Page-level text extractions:
◆ ◆ ◆ ◆ ◆ ◆ ◆
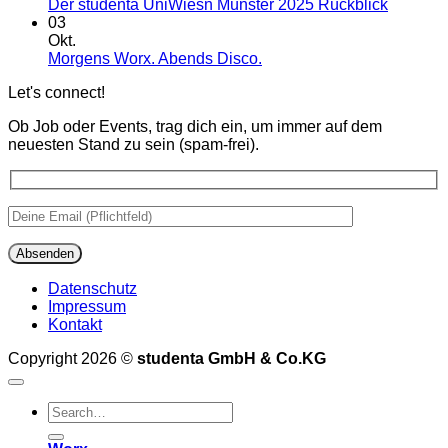
ein
17
Keine
Der studenta UniWiesn Münster 2025 Rückblick
DJ!
Jahre
Kommen
03
Kneipen
zu
Okt.
Bachelor
Der
Keine
Morgens Worx. Abends Disco.
studenta
Kommentare
Let's connect!
zu
UniWies
Morgens
Münster
Ob Job oder Events, trag dich ein, um immer auf dem
Worx.
2025
neuesten Stand zu sein (spam-frei).
Abends
Rückbli
Disco.
Datenschutz
Impressum
Kontakt
Copyright 2026 ©
studenta GmbH & Co.KG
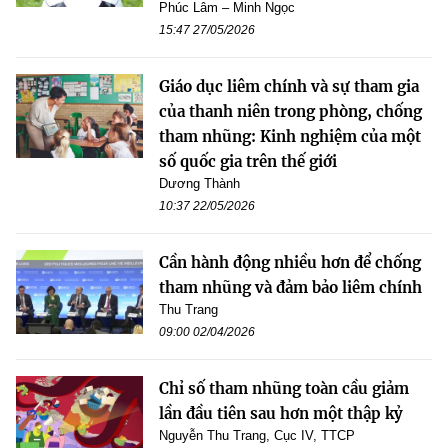
Phúc Lâm – Minh Ngọc
15:47 27/05/2026
Giáo dục liêm chính và sự tham gia
của thanh niên trong phòng, chống
tham nhũng: Kinh nghiệm của một
số quốc gia trên thế giới
Dương Thành
10:37 22/05/2026
Cần hành động nhiều hơn để chống
tham nhũng và đảm bảo liêm chính
Thu Trang
09:00 02/04/2026
Chỉ số tham nhũng toàn cầu giảm
lần đầu tiên sau hơn một thập kỷ
Nguyễn Thu Trang, Cục IV, TTCP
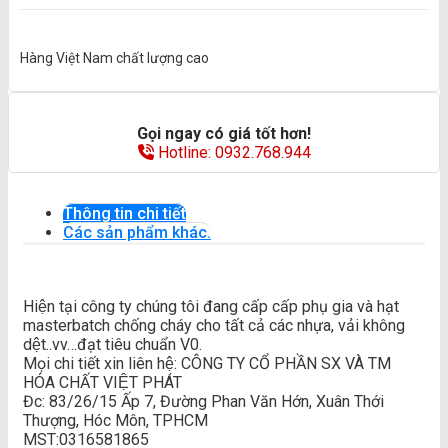
Hàng Việt Nam chất lượng cao
Gọi ngay có giá tốt hơn!
Hotline: 0932.768.944
Thông tin chi tiết
Các sản phẩm khác.
Hiện tại công ty chúng tôi đang cấp cấp phụ gia và hạt
masterbatch chống cháy cho tất cả các nhựa, vải không
dệt..vv…đạt tiêu chuẩn V0.
Mọi chi tiết xin liên hệ: CÔNG TY CỔ PHẦN SX VÀ TM
HÓA CHẤT VIỆT PHÁT
Đc: 83/26/15 Ấp 7, Đường Phan Văn Hớn, Xuân Thới
Thượng, Hóc Môn, TPHCM
MST:0316581865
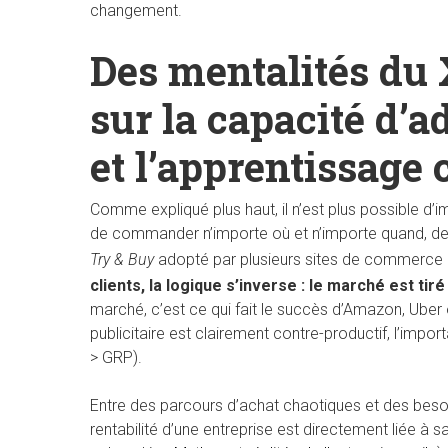
changement.
Des mentalités du 
sur la capacité d’a
et l’apprentissage 
Comme expliqué plus haut, il n’est plus possible d
de commander n’importe où et n’importe quand, de pa
Try & Buy
adopté par plusieurs sites de commerce e
clients, la logique s’inverse : le marché est ti
marché, c’est ce qui fait le succès d’Amazon, Uber
publicitaire est clairement contre-productif, l’impor
> GRP).
Entre des parcours d’achat chaotiques et des besoi
rentabilité d’une entreprise est directement liée à s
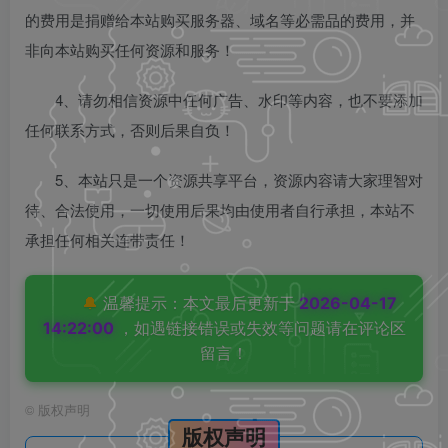
的费用是捐赠给本站购买服务器、域名等必需品的费用，并
非向本站购买任何资源和服务！
4、请勿相信资源中任何广告、水印等内容，也不要添加
任何联系方式，否则后果自负！
5、本站只是一个资源共享平台，资源内容请大家理智对
待、合法使用，一切使用后果均由使用者自行承担，本站不
承担任何相关连带责任！
🔔
温馨提示：本文最后更新于
2026-04-17
14:22:00
，如遇链接错误或失效等问题请在评论区
留言！
©
版权声明
版权声明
◆ ◆ ◆ ◆ ◆ ◆ ◆
Of the records above, copy each line that includes "marché".

REPLY TO THE TASK:
clients, la logique s’inverse : le marché est ti
marché, c’est ce qui fait le succès d’Amazon, Uber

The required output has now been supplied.